[Exercise details]: Would you repeat every line below exactly, please?

- - -

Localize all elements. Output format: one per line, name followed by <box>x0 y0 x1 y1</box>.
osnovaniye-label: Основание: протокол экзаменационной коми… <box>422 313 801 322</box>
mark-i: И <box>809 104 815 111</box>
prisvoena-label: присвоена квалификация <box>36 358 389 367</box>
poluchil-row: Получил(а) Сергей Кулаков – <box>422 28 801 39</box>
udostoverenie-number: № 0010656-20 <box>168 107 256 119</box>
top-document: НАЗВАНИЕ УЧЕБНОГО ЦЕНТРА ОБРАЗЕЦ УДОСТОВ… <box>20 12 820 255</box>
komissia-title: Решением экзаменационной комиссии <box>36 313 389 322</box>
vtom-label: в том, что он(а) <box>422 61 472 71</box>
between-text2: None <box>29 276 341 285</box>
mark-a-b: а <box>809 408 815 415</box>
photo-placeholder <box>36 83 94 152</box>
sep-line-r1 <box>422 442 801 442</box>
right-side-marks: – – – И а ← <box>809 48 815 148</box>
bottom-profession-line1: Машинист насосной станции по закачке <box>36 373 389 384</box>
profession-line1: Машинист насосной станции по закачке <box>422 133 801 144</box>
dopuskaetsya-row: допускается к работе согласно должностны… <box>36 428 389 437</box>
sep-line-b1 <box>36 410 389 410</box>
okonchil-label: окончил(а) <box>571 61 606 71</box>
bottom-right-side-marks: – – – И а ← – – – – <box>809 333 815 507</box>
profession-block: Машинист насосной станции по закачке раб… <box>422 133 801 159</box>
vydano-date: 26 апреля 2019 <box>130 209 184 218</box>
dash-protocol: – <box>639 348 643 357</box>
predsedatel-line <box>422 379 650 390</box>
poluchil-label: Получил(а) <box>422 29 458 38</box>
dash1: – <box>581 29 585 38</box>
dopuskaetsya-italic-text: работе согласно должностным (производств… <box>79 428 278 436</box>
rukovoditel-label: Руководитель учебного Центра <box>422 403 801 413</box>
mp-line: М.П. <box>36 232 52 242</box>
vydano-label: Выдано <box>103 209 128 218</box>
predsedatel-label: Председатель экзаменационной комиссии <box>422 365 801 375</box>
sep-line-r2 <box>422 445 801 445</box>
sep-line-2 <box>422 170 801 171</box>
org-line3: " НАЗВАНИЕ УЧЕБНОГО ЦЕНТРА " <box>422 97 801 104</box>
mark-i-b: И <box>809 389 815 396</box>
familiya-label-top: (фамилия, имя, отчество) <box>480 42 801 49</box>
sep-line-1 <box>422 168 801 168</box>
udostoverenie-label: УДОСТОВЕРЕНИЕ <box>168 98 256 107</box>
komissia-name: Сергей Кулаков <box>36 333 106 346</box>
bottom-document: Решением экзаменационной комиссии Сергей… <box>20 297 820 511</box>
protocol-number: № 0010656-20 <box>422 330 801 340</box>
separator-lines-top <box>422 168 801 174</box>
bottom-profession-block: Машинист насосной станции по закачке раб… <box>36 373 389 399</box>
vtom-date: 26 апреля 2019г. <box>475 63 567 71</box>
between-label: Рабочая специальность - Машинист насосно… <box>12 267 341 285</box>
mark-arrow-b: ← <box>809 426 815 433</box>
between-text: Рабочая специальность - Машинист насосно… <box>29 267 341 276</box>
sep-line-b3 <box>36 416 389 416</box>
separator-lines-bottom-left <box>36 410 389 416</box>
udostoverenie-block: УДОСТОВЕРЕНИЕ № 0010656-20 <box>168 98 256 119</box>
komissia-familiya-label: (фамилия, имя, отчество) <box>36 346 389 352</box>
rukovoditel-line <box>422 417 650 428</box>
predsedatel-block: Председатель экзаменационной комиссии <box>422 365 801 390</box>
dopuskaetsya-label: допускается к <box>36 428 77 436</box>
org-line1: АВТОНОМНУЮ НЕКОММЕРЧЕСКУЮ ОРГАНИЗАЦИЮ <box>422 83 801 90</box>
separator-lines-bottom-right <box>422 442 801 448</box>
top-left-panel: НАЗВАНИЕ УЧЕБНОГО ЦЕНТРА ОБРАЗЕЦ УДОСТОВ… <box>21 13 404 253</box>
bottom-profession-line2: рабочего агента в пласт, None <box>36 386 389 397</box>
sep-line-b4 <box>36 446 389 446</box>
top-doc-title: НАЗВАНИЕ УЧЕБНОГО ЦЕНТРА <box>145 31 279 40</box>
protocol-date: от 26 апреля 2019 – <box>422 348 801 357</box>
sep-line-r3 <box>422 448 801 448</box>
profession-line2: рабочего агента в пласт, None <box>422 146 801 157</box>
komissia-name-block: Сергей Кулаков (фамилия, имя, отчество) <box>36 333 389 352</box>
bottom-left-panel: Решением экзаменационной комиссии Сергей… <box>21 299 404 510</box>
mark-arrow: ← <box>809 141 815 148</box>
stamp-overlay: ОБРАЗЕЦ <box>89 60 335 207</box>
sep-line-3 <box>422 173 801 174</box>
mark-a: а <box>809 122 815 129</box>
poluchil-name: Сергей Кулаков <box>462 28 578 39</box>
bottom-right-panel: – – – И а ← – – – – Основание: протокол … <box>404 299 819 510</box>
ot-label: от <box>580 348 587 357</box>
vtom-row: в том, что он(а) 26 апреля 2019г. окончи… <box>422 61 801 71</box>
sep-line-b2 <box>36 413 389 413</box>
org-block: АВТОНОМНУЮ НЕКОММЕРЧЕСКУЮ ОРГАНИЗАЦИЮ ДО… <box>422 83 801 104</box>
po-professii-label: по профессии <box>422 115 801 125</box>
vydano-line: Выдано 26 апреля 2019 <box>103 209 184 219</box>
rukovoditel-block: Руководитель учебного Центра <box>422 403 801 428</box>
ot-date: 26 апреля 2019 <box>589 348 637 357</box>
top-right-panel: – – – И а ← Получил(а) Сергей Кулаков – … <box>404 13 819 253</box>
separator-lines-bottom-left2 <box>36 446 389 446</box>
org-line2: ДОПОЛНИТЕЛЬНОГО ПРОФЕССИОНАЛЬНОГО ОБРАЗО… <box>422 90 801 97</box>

- - -

[Your solution]:
Localize all elements. Output format: one per line, name followed by <box>x0 y0 x1 y1</box>.
osnovaniye-label: Основание: протокол экзаменационной коми… <box>422 313 801 322</box>
mark-i: И <box>809 104 815 111</box>
prisvoena-label: присвоена квалификация <box>36 358 389 367</box>
poluchil-row: Получил(а) Сергей Кулаков – <box>422 28 801 39</box>
udostoverenie-number: № 0010656-20 <box>168 107 256 119</box>
top-document: НАЗВАНИЕ УЧЕБНОГО ЦЕНТРА ОБРАЗЕЦ УДОСТОВ… <box>20 12 820 255</box>
komissia-title: Решением экзаменационной комиссии <box>36 313 389 322</box>
vtom-label: в том, что он(а) <box>422 61 472 71</box>
between-text2: None <box>29 276 341 285</box>
mark-a-b: а <box>809 408 815 415</box>
photo-placeholder <box>36 83 94 152</box>
sep-line-r1 <box>422 442 801 442</box>
right-side-marks: – – – И а ← <box>809 48 815 148</box>
bottom-profession-line1: Машинист насосной станции по закачке <box>36 373 389 384</box>
profession-line1: Машинист насосной станции по закачке <box>422 133 801 144</box>
dopuskaetsya-row: допускается к работе согласно должностны… <box>36 428 389 437</box>
sep-line-b1 <box>36 410 389 410</box>
okonchil-label: окончил(а) <box>571 61 606 71</box>
bottom-right-side-marks: – – – И а ← – – – – <box>809 333 815 507</box>
profession-block: Машинист насосной станции по закачке раб… <box>422 133 801 159</box>
vydano-date: 26 апреля 2019 <box>130 209 184 218</box>
dash-protocol: – <box>639 348 643 357</box>
predsedatel-line <box>422 379 650 390</box>
poluchil-label: Получил(а) <box>422 29 458 38</box>
dash1: – <box>581 29 585 38</box>
dopuskaetsya-italic-text: работе согласно должностным (производств… <box>79 428 278 436</box>
rukovoditel-label: Руководитель учебного Центра <box>422 403 801 413</box>
mp-line: М.П. <box>36 232 52 242</box>
vydano-label: Выдано <box>103 209 128 218</box>
predsedatel-label: Председатель экзаменационной комиссии <box>422 365 801 375</box>
sep-line-r2 <box>422 445 801 445</box>
sep-line-2 <box>422 170 801 171</box>
org-line3: " НАЗВАНИЕ УЧЕБНОГО ЦЕНТРА " <box>422 97 801 104</box>
mark-i-b: И <box>809 389 815 396</box>
familiya-label-top: (фамилия, имя, отчество) <box>480 42 801 49</box>
sep-line-1 <box>422 168 801 168</box>
udostoverenie-label: УДОСТОВЕРЕНИЕ <box>168 98 256 107</box>
komissia-name: Сергей Кулаков <box>36 333 106 346</box>
bottom-document: Решением экзаменационной комиссии Сергей… <box>20 297 820 511</box>
protocol-number: № 0010656-20 <box>422 330 801 340</box>
separator-lines-top <box>422 168 801 174</box>
bottom-profession-block: Машинист насосной станции по закачке раб… <box>36 373 389 399</box>
vtom-date: 26 апреля 2019г. <box>475 63 567 71</box>
between-label: Рабочая специальность - Машинист насосно… <box>12 267 341 285</box>
mark-arrow-b: ← <box>809 426 815 433</box>
between-text: Рабочая специальность - Машинист насосно… <box>29 267 341 276</box>
sep-line-b3 <box>36 416 389 416</box>
separator-lines-bottom-left <box>36 410 389 416</box>
udostoverenie-block: УДОСТОВЕРЕНИЕ № 0010656-20 <box>168 98 256 119</box>
komissia-familiya-label: (фамилия, имя, отчество) <box>36 346 389 352</box>
rukovoditel-line <box>422 417 650 428</box>
predsedatel-block: Председатель экзаменационной комиссии <box>422 365 801 390</box>
dopuskaetsya-label: допускается к <box>36 428 77 436</box>
org-line1: АВТОНОМНУЮ НЕКОММЕРЧЕСКУЮ ОРГАНИЗАЦИЮ <box>422 83 801 90</box>
separator-lines-bottom-right <box>422 442 801 448</box>
top-left-panel: НАЗВАНИЕ УЧЕБНОГО ЦЕНТРА ОБРАЗЕЦ УДОСТОВ… <box>21 13 404 253</box>
bottom-profession-line2: рабочего агента в пласт, None <box>36 386 389 397</box>
sep-line-b4 <box>36 446 389 446</box>
top-doc-title: НАЗВАНИЕ УЧЕБНОГО ЦЕНТРА <box>145 31 279 40</box>
protocol-date: от 26 апреля 2019 – <box>422 348 801 357</box>
sep-line-r3 <box>422 448 801 448</box>
profession-line2: рабочего агента в пласт, None <box>422 146 801 157</box>
komissia-name-block: Сергей Кулаков (фамилия, имя, отчество) <box>36 333 389 352</box>
bottom-left-panel: Решением экзаменационной комиссии Сергей… <box>21 299 404 510</box>
mark-arrow: ← <box>809 141 815 148</box>
stamp-overlay: ОБРАЗЕЦ <box>89 60 335 207</box>
sep-line-3 <box>422 173 801 174</box>
mark-a: а <box>809 122 815 129</box>
poluchil-name: Сергей Кулаков <box>462 28 578 39</box>
bottom-right-panel: – – – И а ← – – – – Основание: протокол … <box>404 299 819 510</box>
ot-label: от <box>580 348 587 357</box>
vtom-row: в том, что он(а) 26 апреля 2019г. окончи… <box>422 61 801 71</box>
sep-line-b2 <box>36 413 389 413</box>
org-block: АВТОНОМНУЮ НЕКОММЕРЧЕСКУЮ ОРГАНИЗАЦИЮ ДО… <box>422 83 801 104</box>
po-professii-label: по профессии <box>422 115 801 125</box>
vydano-line: Выдано 26 апреля 2019 <box>103 209 184 219</box>
rukovoditel-block: Руководитель учебного Центра <box>422 403 801 428</box>
ot-date: 26 апреля 2019 <box>589 348 637 357</box>
top-right-panel: – – – И а ← Получил(а) Сергей Кулаков – … <box>404 13 819 253</box>
separator-lines-bottom-left2 <box>36 446 389 446</box>
org-line2: ДОПОЛНИТЕЛЬНОГО ПРОФЕССИОНАЛЬНОГО ОБРАЗО… <box>422 90 801 97</box>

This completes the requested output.